→ WHAT NEEDS TO BE DONE: Reproduce the listing that follows, line for line.

→ LISTED ENTRIES:
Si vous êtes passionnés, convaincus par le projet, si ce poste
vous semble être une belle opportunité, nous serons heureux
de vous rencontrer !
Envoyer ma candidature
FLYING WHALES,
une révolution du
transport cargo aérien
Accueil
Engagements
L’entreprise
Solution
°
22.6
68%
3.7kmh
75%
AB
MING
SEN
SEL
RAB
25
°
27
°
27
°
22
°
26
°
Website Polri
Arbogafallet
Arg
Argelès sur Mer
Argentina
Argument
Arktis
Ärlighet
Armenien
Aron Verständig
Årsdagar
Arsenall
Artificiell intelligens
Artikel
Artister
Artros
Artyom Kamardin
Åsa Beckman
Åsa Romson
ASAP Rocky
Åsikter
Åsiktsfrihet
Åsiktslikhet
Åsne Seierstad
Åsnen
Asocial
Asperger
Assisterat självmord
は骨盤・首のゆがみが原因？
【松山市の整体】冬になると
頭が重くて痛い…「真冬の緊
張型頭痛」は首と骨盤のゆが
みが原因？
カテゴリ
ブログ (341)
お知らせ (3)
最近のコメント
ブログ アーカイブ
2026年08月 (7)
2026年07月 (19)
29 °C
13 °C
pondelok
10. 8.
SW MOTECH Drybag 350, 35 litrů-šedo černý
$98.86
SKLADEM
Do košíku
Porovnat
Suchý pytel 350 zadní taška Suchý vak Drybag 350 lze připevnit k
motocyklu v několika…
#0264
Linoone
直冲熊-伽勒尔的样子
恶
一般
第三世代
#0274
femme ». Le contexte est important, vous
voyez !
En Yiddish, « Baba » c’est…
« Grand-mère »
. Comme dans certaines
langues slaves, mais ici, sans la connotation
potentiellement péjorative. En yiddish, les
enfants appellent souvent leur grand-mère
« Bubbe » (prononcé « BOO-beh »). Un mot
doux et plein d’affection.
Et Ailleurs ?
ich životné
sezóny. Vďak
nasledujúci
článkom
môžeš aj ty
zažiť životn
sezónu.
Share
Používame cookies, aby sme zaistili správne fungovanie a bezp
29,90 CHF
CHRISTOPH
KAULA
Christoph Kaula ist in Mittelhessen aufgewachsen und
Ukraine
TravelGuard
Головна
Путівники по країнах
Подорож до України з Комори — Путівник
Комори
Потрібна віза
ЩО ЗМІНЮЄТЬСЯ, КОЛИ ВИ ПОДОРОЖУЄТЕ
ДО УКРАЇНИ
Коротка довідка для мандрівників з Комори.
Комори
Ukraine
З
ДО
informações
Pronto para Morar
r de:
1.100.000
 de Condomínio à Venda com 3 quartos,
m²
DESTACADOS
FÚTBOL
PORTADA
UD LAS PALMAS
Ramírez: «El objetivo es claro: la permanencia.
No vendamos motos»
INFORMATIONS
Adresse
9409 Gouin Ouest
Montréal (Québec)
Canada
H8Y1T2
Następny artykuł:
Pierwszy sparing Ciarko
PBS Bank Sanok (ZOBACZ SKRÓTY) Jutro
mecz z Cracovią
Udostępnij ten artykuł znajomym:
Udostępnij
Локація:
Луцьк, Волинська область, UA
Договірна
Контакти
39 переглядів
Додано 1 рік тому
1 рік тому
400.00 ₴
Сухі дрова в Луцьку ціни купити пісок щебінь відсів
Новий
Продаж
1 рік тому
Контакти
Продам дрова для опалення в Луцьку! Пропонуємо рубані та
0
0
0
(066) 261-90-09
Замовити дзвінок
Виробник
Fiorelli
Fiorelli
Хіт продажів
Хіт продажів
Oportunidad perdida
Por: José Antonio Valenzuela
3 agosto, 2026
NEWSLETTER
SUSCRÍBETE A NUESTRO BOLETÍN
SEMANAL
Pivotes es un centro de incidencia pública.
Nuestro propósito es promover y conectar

→ ANSWER TO THIS PROBLEM:
Si vous êtes passionnés, convaincus par le projet, si ce poste
vous semble être une belle opportunité, nous serons heureux
de vous rencontrer !
Envoyer ma candidature
FLYING WHALES,
une révolution du
transport cargo aérien
Accueil
Engagements
L’entreprise
Solution
°
22.6
68%
3.7kmh
75%
AB
MING
SEN
SEL
RAB
25
°
27
°
27
°
22
°
26
°
Website Polri
Arbogafallet
Arg
Argelès sur Mer
Argentina
Argument
Arktis
Ärlighet
Armenien
Aron Verständig
Årsdagar
Arsenall
Artificiell intelligens
Artikel
Artister
Artros
Artyom Kamardin
Åsa Beckman
Åsa Romson
ASAP Rocky
Åsikter
Åsiktsfrihet
Åsiktslikhet
Åsne Seierstad
Åsnen
Asocial
Asperger
Assisterat självmord
は骨盤・首のゆがみが原因？
【松山市の整体】冬になると
頭が重くて痛い…「真冬の緊
張型頭痛」は首と骨盤のゆが
みが原因？
カテゴリ
ブログ (341)
お知らせ (3)
最近のコメント
ブログ アーカイブ
2026年08月 (7)
2026年07月 (19)
29 °C
13 °C
pondelok
10. 8.
SW MOTECH Drybag 350, 35 litrů-šedo černý
$98.86
SKLADEM
Do košíku
Porovnat
Suchý pytel 350 zadní taška Suchý vak Drybag 350 lze připevnit k
motocyklu v několika…
#0264
Linoone
直冲熊-伽勒尔的样子
恶
一般
第三世代
#0274
femme ». Le contexte est important, vous
voyez !
En Yiddish, « Baba » c’est…
« Grand-mère »
. Comme dans certaines
langues slaves, mais ici, sans la connotation
potentiellement péjorative. En yiddish, les
enfants appellent souvent leur grand-mère
« Bubbe » (prononcé « BOO-beh »). Un mot
doux et plein d’affection.
Et Ailleurs ?
ich životné
sezóny. Vďak
nasledujúci
článkom
môžeš aj ty
zažiť životn
sezónu.
Share
Používame cookies, aby sme zaistili správne fungovanie a bezp
29,90 CHF
CHRISTOPH
KAULA
Christoph Kaula ist in Mittelhessen aufgewachsen und
Ukraine
TravelGuard
Головна
Путівники по країнах
Подорож до України з Комори — Путівник
Комори
Потрібна віза
ЩО ЗМІНЮЄТЬСЯ, КОЛИ ВИ ПОДОРОЖУЄТЕ
ДО УКРАЇНИ
Коротка довідка для мандрівників з Комори.
Комори
Ukraine
З
ДО
informações
Pronto para Morar
r de:
1.100.000
 de Condomínio à Venda com 3 quartos,
m²
DESTACADOS
FÚTBOL
PORTADA
UD LAS PALMAS
Ramírez: «El objetivo es claro: la permanencia.
No vendamos motos»
INFORMATIONS
Adresse
9409 Gouin Ouest
Montréal (Québec)
Canada
H8Y1T2
Następny artykuł:
Pierwszy sparing Ciarko
PBS Bank Sanok (ZOBACZ SKRÓTY) Jutro
mecz z Cracovią
Udostępnij ten artykuł znajomym:
Udostępnij
Локація:
Луцьк, Волинська область, UA
Договірна
Контакти
39 переглядів
Додано 1 рік тому
1 рік тому
400.00 ₴
Сухі дрова в Луцьку ціни купити пісок щебінь відсів
Новий
Продаж
1 рік тому
Контакти
Продам дрова для опалення в Луцьку! Пропонуємо рубані та
0
0
0
(066) 261-90-09
Замовити дзвінок
Виробник
Fiorelli
Fiorelli
Хіт продажів
Хіт продажів
Oportunidad perdida
Por: José Antonio Valenzuela
3 agosto, 2026
NEWSLETTER
SUSCRÍBETE A NUESTRO BOLETÍN
SEMANAL
Pivotes es un centro de incidencia pública.
Nuestro propósito es promover y conectar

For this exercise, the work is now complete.